Indeed, as both Father Robert P. Maloney, C.M., and Father Pedro Opeka, C.M., assure us, the simple folks, the lowly, the poor, will evangelize us effectively if we allow them [1]. Those gone out of the house, the homeless, marginalized and not enjoying any certainty or security or comfort—doctrinal, ritual or otherwise—are ready and willing to share with us the bread and the drink of eternal life. But are we ready to accept what St. Vincent de Paul admitted humbly, namely, that "we live off the patrimony of Jesus Christ,from the sweat of the poor" [2]? He makes use of the poor, Jesus, the Word of God par excellence who, come down from heaven, does not return to God void but does God's will and achieves his end and thus brings about our rebirth and our redemption.


NOTES:

[1] Cf. The Way of Vincent de Paul (Brooklyn, NY: New City Press, 1992) 150; see also http://onecatholicnews.wordpress.com/2011/06/11/poverty-can-be-overcome-by-imitating-jesus-famous-missionary-says/ (accessed July 8, 2011).
[2] P. Coste XI, 201.


VERSIÓN ESPAÑOLA

Dichosos más bien los que oyen la palabra de Dios y la obedecen (Lc. 11, 28)

Según Jesús, al Padre le ha parecido mejor ocultar los secretos del reino de los cielos a los sabios y revelárselos a la gente sencilla. Ahora el Hijo se conforma con Padre y les concede el conocimiento del significado de la parábola del sembrador a los discípulos y no a aquéllos que miran sin ver y escuchan sin oír ni entender.

Los últimos, tan entendidos que se creen, están seguros de su capacidad de llegar por su propia cuenta y sus propios esfuerzos a entender la parábola o saber de qué se trata. Se dedican a hurgar y no se les escapan ni los más mínimos detalles. Pero, como se oye decir, los árboles no dejan ver desafortunadamente el bosque y de ahí las múltiples cosas más pequeñas le restan valor a la integridad o totalidad de los elementos. Abarcando mucho, los sabios aprietan poco y hasta llegan a pasar por alto tales cosas que tienen mayor importancia como la justicia, la misericordia y la fidelidad (Mt. 23, 23). No hay duda que los inteligentes comprenden, como es el caso referente a la parábola de los labradores malvados, pero una cosa es comprender la verdad y otra cosa, admitirla (Lc. 20, 19). Y, por supuesto, por más que se consideren infalibles, aún los sabios se equivocan como cualquier ser humano. Esto pasa, por ejemplo, cuando, dejándose llevar por sus presunciones y suposiciones, insisten en que se imponga como norma indispensable su modo de pensar (Mt. 22, 29). Así que miran sin ver y escuchan sin oír ni entender, porque ven y oyen sólo lo que quieren ver y oír. Y si les da cierto placer la palabra de Jesús (Mt. 22, 34-35), no les ayuda ésta ya que los intereses y afanes de siempre le impiden echar raíces o la ahogan.

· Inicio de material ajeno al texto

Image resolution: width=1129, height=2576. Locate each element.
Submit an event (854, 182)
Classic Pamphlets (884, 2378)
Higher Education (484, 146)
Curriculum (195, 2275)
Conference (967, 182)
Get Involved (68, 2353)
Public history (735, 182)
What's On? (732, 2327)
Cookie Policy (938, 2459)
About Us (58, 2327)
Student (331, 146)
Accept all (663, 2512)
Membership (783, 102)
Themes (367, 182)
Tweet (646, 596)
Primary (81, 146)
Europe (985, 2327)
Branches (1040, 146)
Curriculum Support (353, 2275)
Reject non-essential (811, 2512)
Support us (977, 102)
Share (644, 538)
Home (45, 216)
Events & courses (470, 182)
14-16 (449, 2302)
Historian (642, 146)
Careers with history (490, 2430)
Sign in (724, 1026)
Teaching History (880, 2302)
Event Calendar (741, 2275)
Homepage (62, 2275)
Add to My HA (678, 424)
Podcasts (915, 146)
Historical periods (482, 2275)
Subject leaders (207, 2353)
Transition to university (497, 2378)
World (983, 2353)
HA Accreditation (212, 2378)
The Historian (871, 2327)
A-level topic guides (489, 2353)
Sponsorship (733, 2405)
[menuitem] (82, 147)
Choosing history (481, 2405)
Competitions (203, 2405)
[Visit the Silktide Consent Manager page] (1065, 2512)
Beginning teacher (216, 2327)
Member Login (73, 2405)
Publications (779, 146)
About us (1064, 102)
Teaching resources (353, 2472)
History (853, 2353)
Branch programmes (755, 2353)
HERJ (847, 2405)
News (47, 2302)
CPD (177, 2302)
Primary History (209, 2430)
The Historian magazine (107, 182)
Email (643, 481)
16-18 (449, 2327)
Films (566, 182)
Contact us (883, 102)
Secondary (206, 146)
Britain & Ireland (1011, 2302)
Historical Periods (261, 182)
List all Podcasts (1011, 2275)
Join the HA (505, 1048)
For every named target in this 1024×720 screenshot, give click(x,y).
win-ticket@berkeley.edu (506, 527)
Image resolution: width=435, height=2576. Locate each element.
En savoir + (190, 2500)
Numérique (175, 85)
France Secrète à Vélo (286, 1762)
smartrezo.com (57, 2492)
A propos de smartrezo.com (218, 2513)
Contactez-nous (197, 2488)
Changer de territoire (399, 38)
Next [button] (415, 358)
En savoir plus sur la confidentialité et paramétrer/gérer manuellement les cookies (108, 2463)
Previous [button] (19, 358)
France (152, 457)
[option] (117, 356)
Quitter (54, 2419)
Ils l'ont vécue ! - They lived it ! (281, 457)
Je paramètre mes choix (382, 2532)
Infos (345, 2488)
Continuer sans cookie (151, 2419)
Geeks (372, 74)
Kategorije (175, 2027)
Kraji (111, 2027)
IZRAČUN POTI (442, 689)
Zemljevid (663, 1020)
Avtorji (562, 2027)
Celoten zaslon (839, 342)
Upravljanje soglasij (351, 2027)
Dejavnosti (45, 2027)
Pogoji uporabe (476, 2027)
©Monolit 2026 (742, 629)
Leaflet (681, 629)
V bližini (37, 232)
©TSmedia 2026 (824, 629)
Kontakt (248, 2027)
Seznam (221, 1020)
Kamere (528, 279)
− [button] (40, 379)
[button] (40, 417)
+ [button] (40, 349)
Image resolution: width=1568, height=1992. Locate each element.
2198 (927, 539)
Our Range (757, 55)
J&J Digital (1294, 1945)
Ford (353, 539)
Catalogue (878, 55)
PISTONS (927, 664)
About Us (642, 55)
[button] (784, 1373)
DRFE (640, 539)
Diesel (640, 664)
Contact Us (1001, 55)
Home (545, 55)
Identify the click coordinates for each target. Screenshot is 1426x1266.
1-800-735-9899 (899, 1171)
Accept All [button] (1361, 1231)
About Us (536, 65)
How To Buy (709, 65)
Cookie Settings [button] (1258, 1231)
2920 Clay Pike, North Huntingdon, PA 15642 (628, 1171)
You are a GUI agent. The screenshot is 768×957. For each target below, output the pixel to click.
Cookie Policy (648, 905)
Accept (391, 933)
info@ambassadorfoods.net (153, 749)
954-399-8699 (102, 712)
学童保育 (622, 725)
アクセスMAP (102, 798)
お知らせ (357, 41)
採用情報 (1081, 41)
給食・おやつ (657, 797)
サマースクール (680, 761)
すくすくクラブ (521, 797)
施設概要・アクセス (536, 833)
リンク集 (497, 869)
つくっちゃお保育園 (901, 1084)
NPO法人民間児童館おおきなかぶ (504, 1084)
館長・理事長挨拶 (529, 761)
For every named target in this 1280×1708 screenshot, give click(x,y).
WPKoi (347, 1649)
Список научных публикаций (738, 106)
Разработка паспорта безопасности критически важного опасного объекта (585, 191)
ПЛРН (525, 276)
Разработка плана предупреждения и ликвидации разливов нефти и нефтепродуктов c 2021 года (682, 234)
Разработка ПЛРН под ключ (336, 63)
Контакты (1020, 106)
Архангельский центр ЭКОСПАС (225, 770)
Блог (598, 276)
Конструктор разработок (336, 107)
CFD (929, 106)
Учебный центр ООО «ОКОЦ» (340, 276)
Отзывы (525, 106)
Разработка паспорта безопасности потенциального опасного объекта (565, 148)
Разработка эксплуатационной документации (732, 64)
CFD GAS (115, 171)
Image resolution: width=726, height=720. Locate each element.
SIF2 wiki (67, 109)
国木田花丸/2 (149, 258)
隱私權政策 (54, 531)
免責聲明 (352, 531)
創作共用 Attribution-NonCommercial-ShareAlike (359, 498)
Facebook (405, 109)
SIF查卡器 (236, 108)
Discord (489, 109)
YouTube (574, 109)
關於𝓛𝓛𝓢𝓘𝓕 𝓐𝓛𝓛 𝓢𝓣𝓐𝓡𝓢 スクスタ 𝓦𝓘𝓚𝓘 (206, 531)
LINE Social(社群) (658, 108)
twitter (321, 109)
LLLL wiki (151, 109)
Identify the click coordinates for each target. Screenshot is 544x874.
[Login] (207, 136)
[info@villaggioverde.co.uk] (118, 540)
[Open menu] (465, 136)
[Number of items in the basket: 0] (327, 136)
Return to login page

Los primeros, por otro lado, no se dan por entendidos. Es debido a esto que ellos preguntan por el motivo de las parábolas, por ejemplo. Dan a entender que tienen necesidad de un maestro que les explique las cosas. La eficaz revelación de Dios les hace a los sencillos reconocer con mayor humildad y temor sus pecados, su inmundicia, su inadecuación (Ex. 3, 11; 4, 10; Is. 6, 5). Explicada por el solo conocedor íntimo del Padre, el mismo a quien todo se lo ha entregado el Padre, la palabra divina atrae más y se entiende mejor para que los humildes la atesoren en el corazón y reflexionen sobre ella y con ella produzcan una cosecha admirable e inevitable, treinta, sesenta y hasta cien veces más numerosa de lo que se sembró.

La gente sencilla, los humildes, los pobres, sí (como nos lo recuerdan tanto el Padre Robert P. Maloney, C.M., como el Padre Pedro Opeka, C.M.) nos evangelizarán eficazmente si les dejamos hacerlo. Los salidos de su casa y sin hogar, marginados y no disfrutando de certeza o seguridad o comodidad, sea doctrinal sea ritual sea de cualquier tipo, están dispuestos a compartir con nosotros el pan y la bebida de vida eterna. Pero, ¿estamos listos nosotros a reconocer lo admitido humildemente por san Vicente de Paúl, es decir, que «vivimos del patrimonio de Jesucristo, del sudor de los pobres» (XI, 120-121)? De los pobres se sirve Jesús, la Palabra de Dios por excelencia que, descendida del cielo, no vuelve a Dios vacía sino que hace la voluntad de Dios y cumple su encargo y así lleva a cabo nuestro renacimiento y nuestra redención.